The Chico Unified School District Board of Trustees voted unanimously on April 20 to raise developer fees from $2.14 to $2.24 per square foot, the maximum allowed by the Legislature.

The decision was based on a Developer Fee Justification Study. Lori Rainerie, president of Government Financial Strategies, said new development actually impacts the CUSD so much that it could legitimately charge $2.74 per square foot, if allowed.

Jason Bougie, representing the North Valley chapter of the Building Industry Association, said that he doesn’t agree with the study’s formula, which presumes that Chico could see 10,000 new homes in the next decade. Even so, he said, “there’s too much of a gap there to really buy that [the impact is less than the fee cap].”

Rainerie said the figure was based on how many homes the city would allow to be built, not actual construction data.
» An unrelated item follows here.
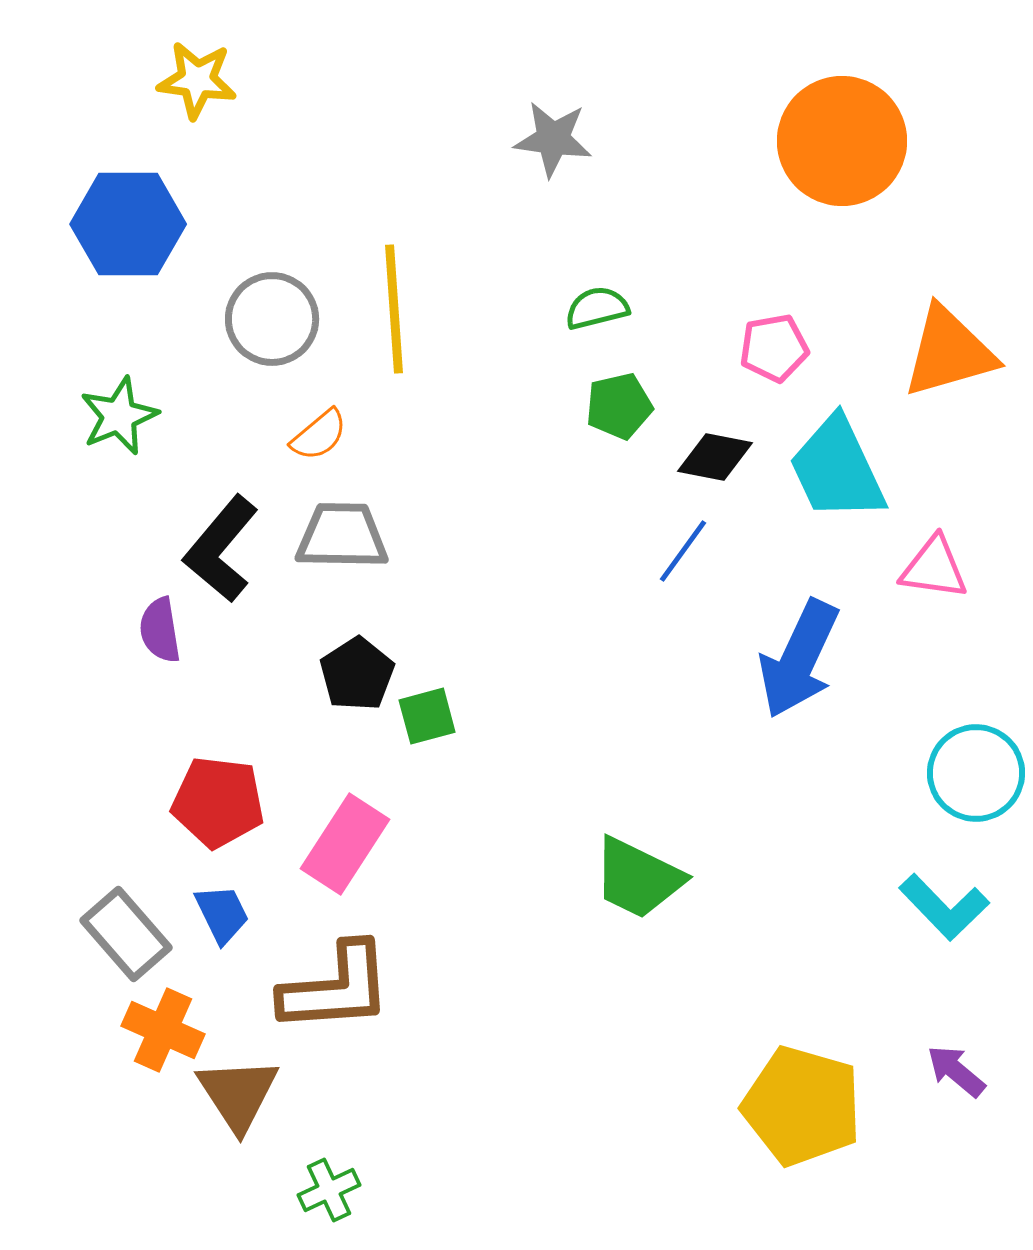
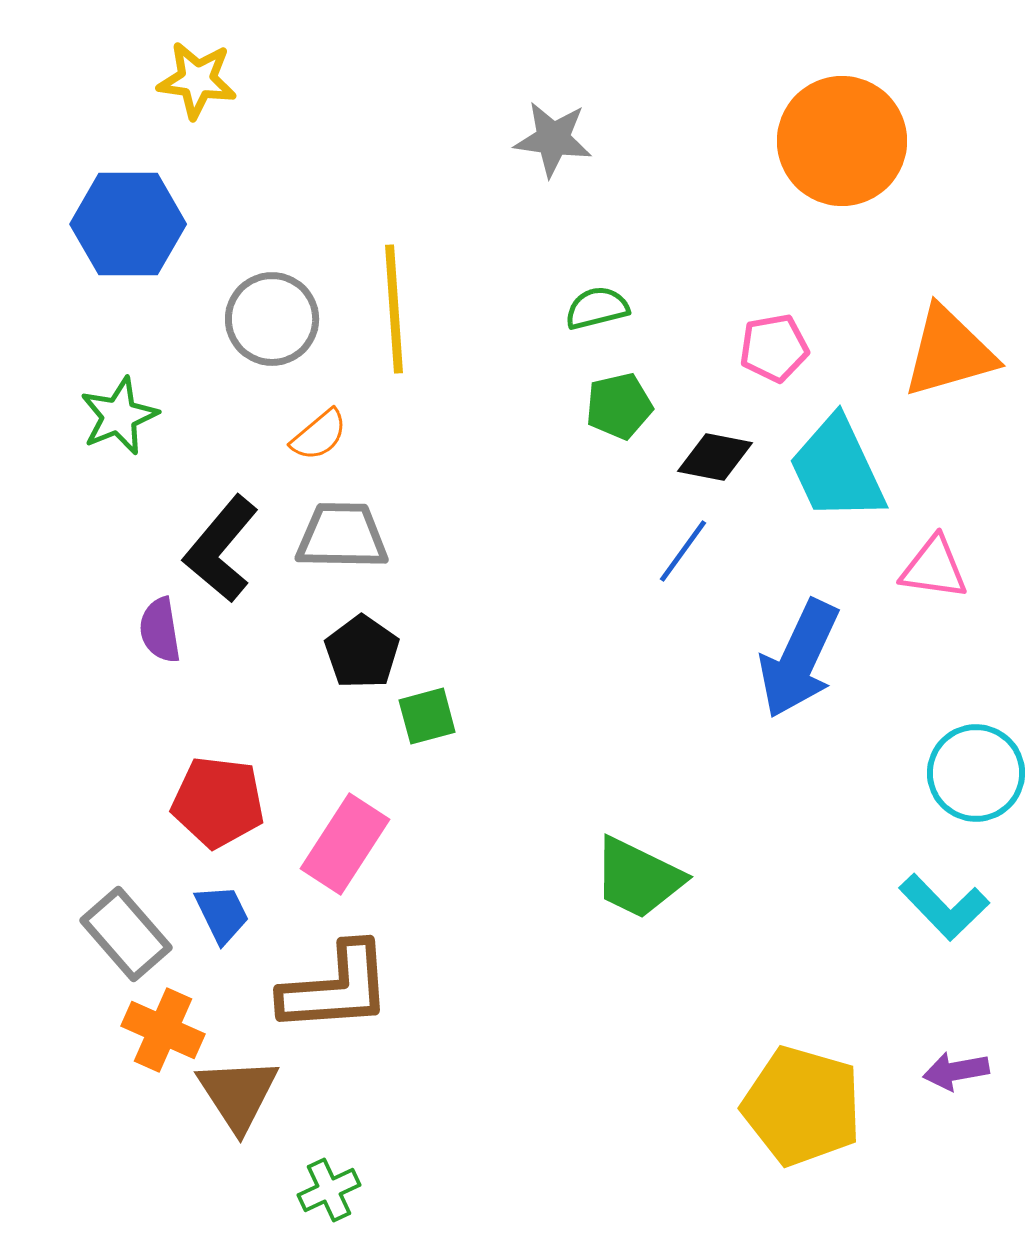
black pentagon: moved 5 px right, 22 px up; rotated 4 degrees counterclockwise
purple arrow: rotated 50 degrees counterclockwise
The fees were last raised in June 2002. They apply only to residential development, a political decision Rainerie said is unusual in California.

Board President Steve O’Bryan, who got little support for the same idea two years ago, again suggested that the district reconsider its position against charging for commercial development. The cash-strapped CUSD could raise 36 cents per square foot if it did so.

Sime says it’s time
Just a couple of weeks after seeing Enloe Medical Center through a union vote, Pam Sime is stepping down as vice president of human resources.

She is returning whence she came: the consulting world.

Sime, whom some employees saw as an anti-union hardliner, had worked at Enloe for four years, including her time as a consultant. In February, an administrative law judge for the National Labor Relations Board found that Enloe had violated federal labor law after Sime refused to bargain the effects of a new mandatory on-call policy with the nurses’ union. (At the same time, Enloe was found to have illegally forbidden employees from discussing working conditions.) In a press release, hospital administrators praised Sime for her “key leadership role” in strategy and labor relations, along with various improvements to personnel services.

Sime, who couldn’t be reached for comment, stated in the press release that it was a “privilege” to work at Enloe.

Her last day at work will be May 19.

Hey, we didn’t want him
To the disappointment of the agricultural community, the much-hated glassy winged sharpshooter (photo) is back.

The California Department of Food and Agriculture confirmed the April 8 discovery of two adult male sharpshooters in Chico. A week later, an egg mass was discovered.

While the sharpshooters were discovered in redbud plants, the insect is known to infest grapevines and almond trees, infecting them with Pierce’s disease. The bacterium can be fatal to the plants and has devastated crops in counties south of here.

As a result, Butte County Agricultural Commissioner Richard Price on April 26 authorized trapping and the application of pesticides to 10 commercial properties and about 15 acres along Highway 99.

“This is just one localized find,” Price said. “I’m fairly confident [the pests won’t proliferate], but we’ll remain vigilant.”